Wednesday, Jun. 07, 2006

Going Crazy over Calcium

By Anastasia Toufexis

Just try to avoid calcium these days. The miracle mineral of the moment, it is being added to everything from baking flour to bread, from orange juice to Tab. Meanwhile, such familiar products as milk and yogurt, as well as Tums and Total cereal, are being touted for their high calcium content. And calcium supplements are flooding the market, with sales of liquids and pills surging from $18 million in 1980 to $240 million last year. Those who gag on the tablets, which are huge gullet pluggers, can even try getting their mineral boost in a novel way -- EZ-CAL Soft Calcium Whip, an aerosol can filled with calcium foam that was introduced in test markets last week. In short, just about anything consumable has been laced with the stuff.

The main propellant for the craze has been the presumption that calcium can ! help prevent osteoporosis, the degenerative bone disease that afflicts an estimated one-quarter of elderly men and half of elderly women in the U.S. Three years ago scientists at a National Institutes of Health conference on osteoporosis advised Americans to increase their daily intake of calcium to 1,000 mg (compared with the Government RDA of 800 mg); the recommended level for postmenopausal women was an even higher 1,500 mg. Calcium fever soon swept the country.

Last week researchers, concerned by the commercial hype, met once again at NIH headquarters in Bethesda, Md. While reiterating their earlier counsel on daily intake, they sought to "bring calcium down a peg or two," in the words of one, and to caution against unbridled enthusiasm. "Calcium is not a panacea for osteoporosis," declares Washington University's Dr. William Peck, who was a leader at both gatherings. "The ads promise more than calcium is going to deliver."

In fact, both the disease and calcium's role in bone development are still poorly understood. During normal youthful maturation the body readily absorbs calcium, which helps to build bigger and denser bones. After about age 35, however, the process begins to reverse. The body becomes less able to take in calcium, and the blood, which needs the mineral for other organs, begins to leach it out of bones, leaving them weaker. Women suffer in particular because their bones are smaller and less dense than men's. More important, for reasons that are not yet known, menopause speeds up bone loss. Osteoporosis is the excessive form of this natural process.

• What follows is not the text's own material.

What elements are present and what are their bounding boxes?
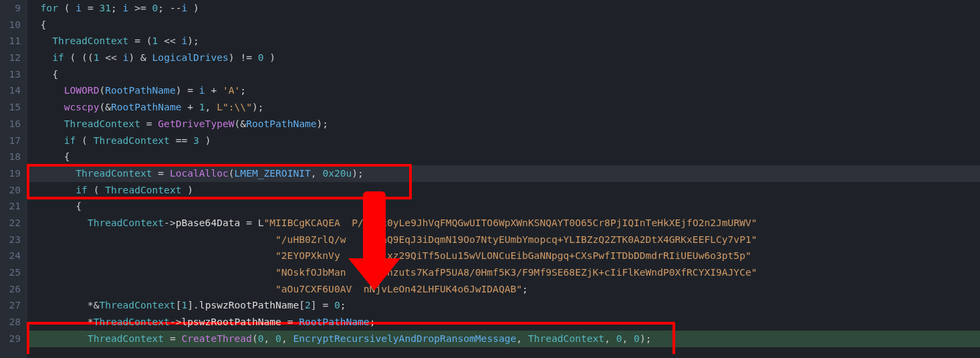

An extreme consequence is a bent frame and the so-called dowager's hump. In Cincinnati, retired Registered Nurse Daisy Randle Smith, 76, has a hump now, and despite wearing a brace, she has had spinal fractures in nine of the past ten years; one fracture was caused by a slight sneeze. "I'm in pain most of the time," she says, "and I've lost 5 1/2 inches since 1977." The loss of height is irreversible, as is the brittleness. Fractures like Smith's are common -- 1.2 million occur in the U.S. each year. Almost half are to spinal vertebrae, and one-fifth involve the hip. The effects can be devastating. Nearly one-fifth of those with hip fractures die within six months.

Calcium supplements, unfortunately, cannot prevent osteoporosis after menopause. At the Bethesda meeting, researchers reported on eight studies that found extra calcium had little or no effect in slowing bone loss, even / when the dosage was as high as 3,000 mg per day. The most effective defense against osteoporosis in these women, all agreed, is estrogen replacement. Such therapy has been linked in the past to an increase in endometrial cancer, but doctors now believe the risk can be minimized by tandem use of progesterone- like hormones.

What about calcium supplements before menopause? Scientists say the best hedge against osteoporosis is strong, dense bones formed during younger years. But a U.S. Public Health survey found that women from 18 to 44 get a daily average of calcium that ranges from 679 mg for the youngest group to 603 mg for the oldest. Some physicians contend that Americans can get necessary amounts by consuming more calcium-rich foods, especially milk and dairy products. Others, questioning whether women will change their diets sufficiently, see a need for pills and fortified foods. That raises the question of what scientists call bioavailability: How much of the mineral is in a form that the body can use? A cup of milk supplies 270 mg, while a 500-mg tablet of calcium carbonate provides just 200 mg. "The pharmaceutical industry is selling products on the basis of calcium content alone," says Dr. Robert Heaney of Omaha's Creighton University. "Sometimes that is sheer fraud."

Moreover, researchers point out, although calcium does help build bone and retain it, the mineral is simply one factor in lifelong skeletal health. Some studies have found bone loss is slower in those who engage in such weight-bearing physical activities as running and walking. In one survey, women ages 35 to 65 who took a 50-minute aerobics class three times a week lost only 2.5% of the density in their forearm bones, compared with 9.5% for women who did not exercise. "Osteoporosis is a total life-style problem," emphasizes Heaney. "You can't cure a bad life-style with a pill, and it's a terrible strategic mistake to encourage people to think you can. If I'm sitting all day, don't walk to work, don't carry loads or work in the garden on the weekend, I'm going to lose bone. You can give me all the calcium in the world, and it's not going to stop it."